▸ **The task**:
Copy each line of the listing below exactly and drop the images.

━━━━━━━━━━━━━━━━━━━━━━━━━━━━━━

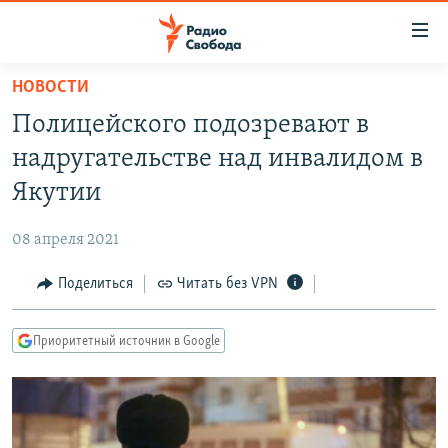
Ссылки
для
упрощенного
НОВОСТИ
ПРОГРАММЫ
доступа
Полицейского подозревают в
ПОДКАСТЫ
Вернуться
надругательстве над инвалидом в
к
АВТОРСКИЕ ПРОЕКТЫ
Якутии
основному
ЦИТАТЫ СВОБОДЫ
содержанию
08 апреля 2021
Вернутся
МНЕНИЯ
к
Поделиться
Читать без VPN
КУЛЬТУРА
главной
навигации
IDEL.РЕАЛИИ
Приоритетный источник в Google
Вернутся
КАВКАЗ.РЕАЛИИ
к
СЕВЕР.РЕАЛИИ
поиску
СИБИРЬ.РЕАЛИИ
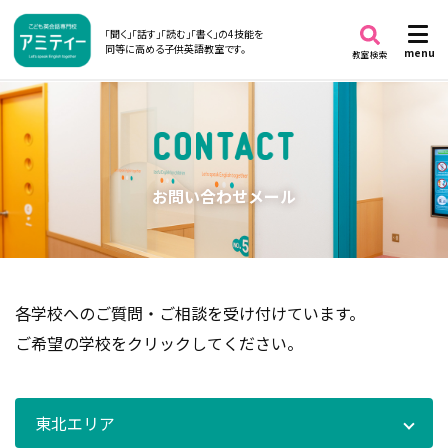
「聞く」「話す」「読む」「書く」の4技能を
同等に高める子供英語教室です。
menu
教室検索
お問い合わせメール
各学校へのご質問・ご相談を受け付けています。
ご希望の学校をクリックしてください。
東北エリア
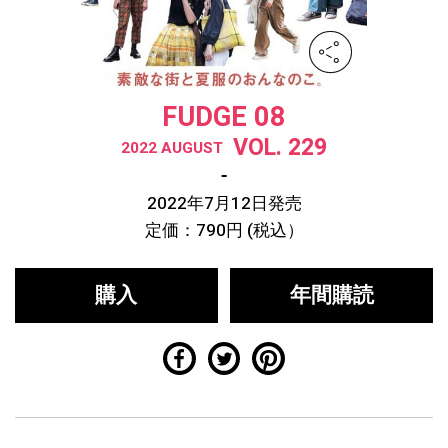
FUDGE 08
VOL. 229
2022 AUGUST
2022年7月12日発売
定価：790円 (税込）
購入
年間購読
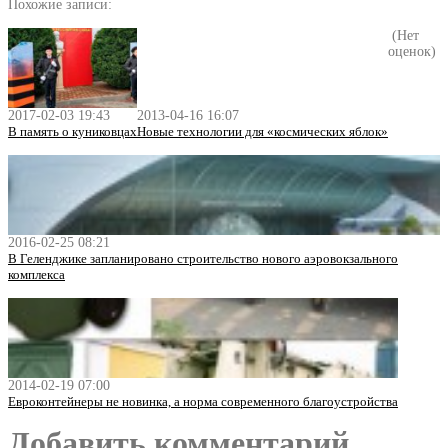
Похожие записи:
(Нет
оценок)
2017-02-03 19:43
2013-04-16 16:07
В память о куниковцах
Новые технологии для «космических яблок»
2016-02-25 08:21
В Геленджике запланировано строительство нового аэровокзального
комплекса
2014-02-19 07:00
Евроконтейнеры не новинка, а норма современного благоустройства
Добавить комментарий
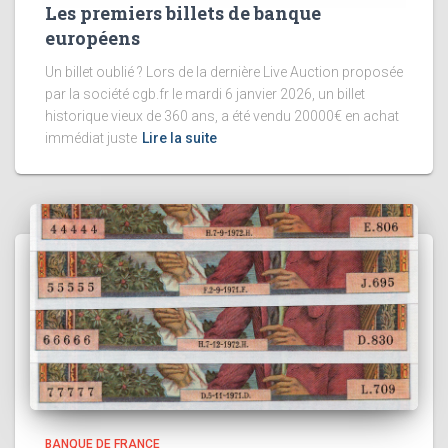
Les premiers billets de banque
européens
Un billet oublié ? Lors de la dernière Live Auction proposée
par la société cgb.fr le mardi 6 janvier 2026, un billet
historique vieux de 360 ans, a été vendu 20000€ en achat
immédiat juste
Lire la suite
BANQUE DE FRANCE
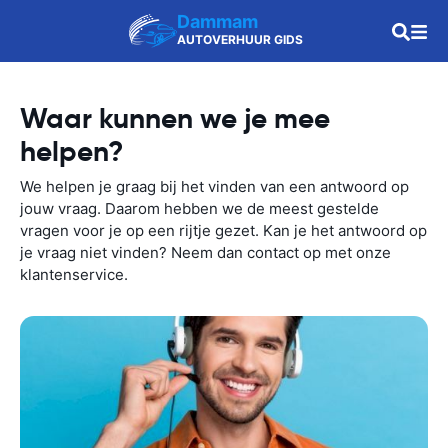
Dammam
AUTOVERHUUR GIDS
Waar kunnen we je mee
helpen?
We helpen je graag bij het vinden van een antwoord op
jouw vraag. Daarom hebben we de meest gestelde
vragen voor je op een rijtje gezet. Kan je het antwoord op
je vraag niet vinden? Neem dan contact op met onze
klantenservice.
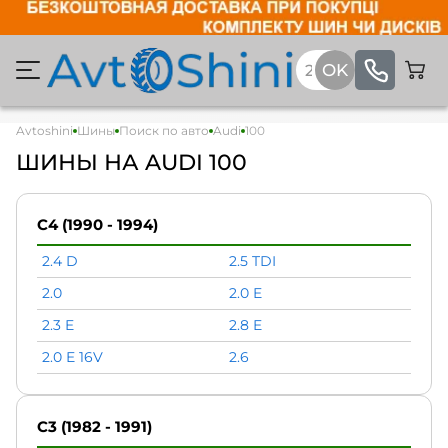
Avtoshini
Шины
Поиск по авто
Audi
100
ШИНЫ НА AUDI 100
C4 (1990 - 1994)
2.4 D
2.5 TDI
2.0
2.0 E
2.3 E
2.8 E
2.0 E 16V
2.6
C3 (1982 - 1991)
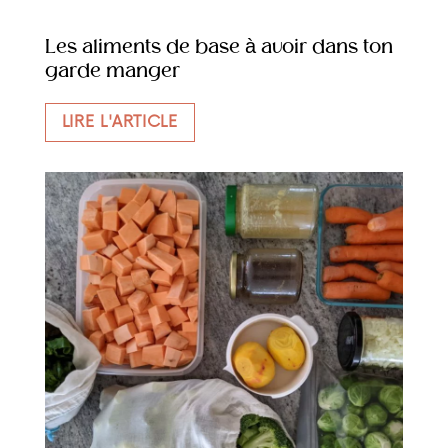
Les aliments de base à avoir dans ton
garde manger
LIRE L'ARTICLE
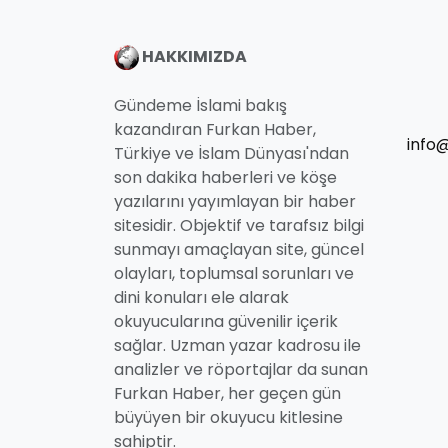
HAKKIMIZDA
Gündeme İslami bakış
kazandıran Furkan Haber,
info
Türkiye ve İslam Dünyası'ndan
son dakika haberleri ve köşe
yazılarını yayımlayan bir haber
sitesidir. Objektif ve tarafsız bilgi
sunmayı amaçlayan site, güncel
olayları, toplumsal sorunları ve
dini konuları ele alarak
okuyucularına güvenilir içerik
sağlar. Uzman yazar kadrosu ile
analizler ve röportajlar da sunan
Furkan Haber, her geçen gün
büyüyen bir okuyucu kitlesine
sahiptir.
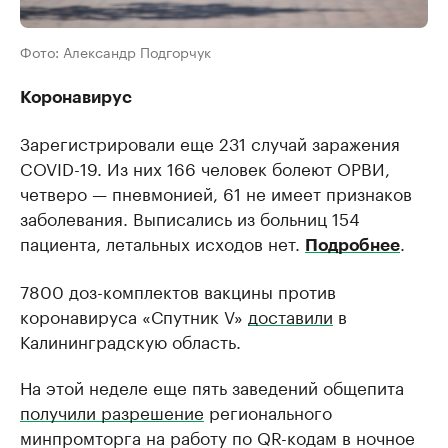
Фото: Александр Подгорчук
Коронавирус
Зарегистрировали еще 231 случай заражения
COVID-19. Из них 166 человек болеют ОРВИ,
четверо — пневмонией, 61 не имеет признаков
заболевания. Выписались из больниц 154
пациента, летальных исходов нет.
.
Подробнее
7800 доз-комплектов вакцины против
коронавируса «Спутник V»
доставили
в
Калининградскую область.
На этой неделе еще пять заведений общепита
получили разрешение
регионального
минпромторга на работу по QR-кодам в ночное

━━━━━━━━━━━━━━━━━━━━━━━━━━━━━━

▸ **Solution**:
Ссылки
для
упрощенного
НОВОСТИ
ПРОГРАММЫ
доступа
Полицейского подозревают в
ПОДКАСТЫ
Вернуться
надругательстве над инвалидом в
к
АВТОРСКИЕ ПРОЕКТЫ
Якутии
основному
ЦИТАТЫ СВОБОДЫ
содержанию
08 апреля 2021
Вернутся
МНЕНИЯ
к
Поделиться
Читать без VPN
КУЛЬТУРА
главной
навигации
IDEL.РЕАЛИИ
Приоритетный источник в Google
Вернутся
КАВКАЗ.РЕАЛИИ
к
СЕВЕР.РЕАЛИИ
поиску
СИБИРЬ.РЕАЛИИ
「聞く」「話す」「読む」「書く」の4技能を
同等に高める子供英語教室です。
menu
教室検索
お問い合わせメール
各学校へのご質問・ご相談を受け付けています。
ご希望の学校をクリックしてください。
東北エリア
FUDGE 08
VOL. 229
2022 AUGUST
2022年7月12日発売
定価：790円 (税込）
購入
年間購読
Похожие записи:
(Нет
оценок)
2017-02-03 19:43
2013-04-16 16:07
В память о куниковцах
Новые технологии для «космических яблок»
2016-02-25 08:21
В Геленджике запланировано строительство нового аэровокзального
комплекса
2014-02-19 07:00
Евроконтейнеры не новинка, а норма современного благоустройства
Добавить комментарий
Les premiers billets de banque
européens
Un billet oublié ? Lors de la dernière Live Auction proposée
par la société cgb.fr le mardi 6 janvier 2026, un billet
historique vieux de 360 ans, a été vendu 20000€ en achat
immédiat juste
Lire la suite
BANQUE DE FRANCE
Dammam
AUTOVERHUUR GIDS
Waar kunnen we je mee
helpen?
We helpen je graag bij het vinden van een antwoord op
jouw vraag. Daarom hebben we de meest gestelde
vragen voor je op een rijtje gezet. Kan je het antwoord op
je vraag niet vinden? Neem dan contact op met onze
klantenservice.
Avtoshini
Шины
Поиск по авто
Audi
100
ШИНЫ НА AUDI 100
C4 (1990 - 1994)
2.4 D
2.5 TDI
2.0
2.0 E
2.3 E
2.8 E
2.0 E 16V
2.6
C3 (1982 - 1991)
Les aliments de base à avoir dans ton
garde manger
LIRE L'ARTICLE
HAKKIMIZDA
Gündeme İslami bakış
kazandıran Furkan Haber,
info
Türkiye ve İslam Dünyası'ndan
son dakika haberleri ve köşe
yazılarını yayımlayan bir haber
sitesidir. Objektif ve tarafsız bilgi
sunmayı amaçlayan site, güncel
olayları, toplumsal sorunları ve
dini konuları ele alarak
okuyucularına güvenilir içerik
sağlar. Uzman yazar kadrosu ile
analizler ve röportajlar da sunan
Furkan Haber, her geçen gün
büyüyen bir okuyucu kitlesine
sahiptir.
Фото: Александр Подгорчук
Коронавирус
Зарегистрировали еще 231 случай заражения
COVID-19. Из них 166 человек болеют ОРВИ,
четверо — пневмонией, 61 не имеет признаков
заболевания. Выписались из больниц 154
пациента, летальных исходов нет.
.
Подробнее
7800 доз-комплектов вакцины против
коронавируса «Спутник V»
доставили
в
Калининградскую область.
На этой неделе еще пять заведений общепита
получили разрешение
регионального
минпромторга на работу по QR-кодам в ночное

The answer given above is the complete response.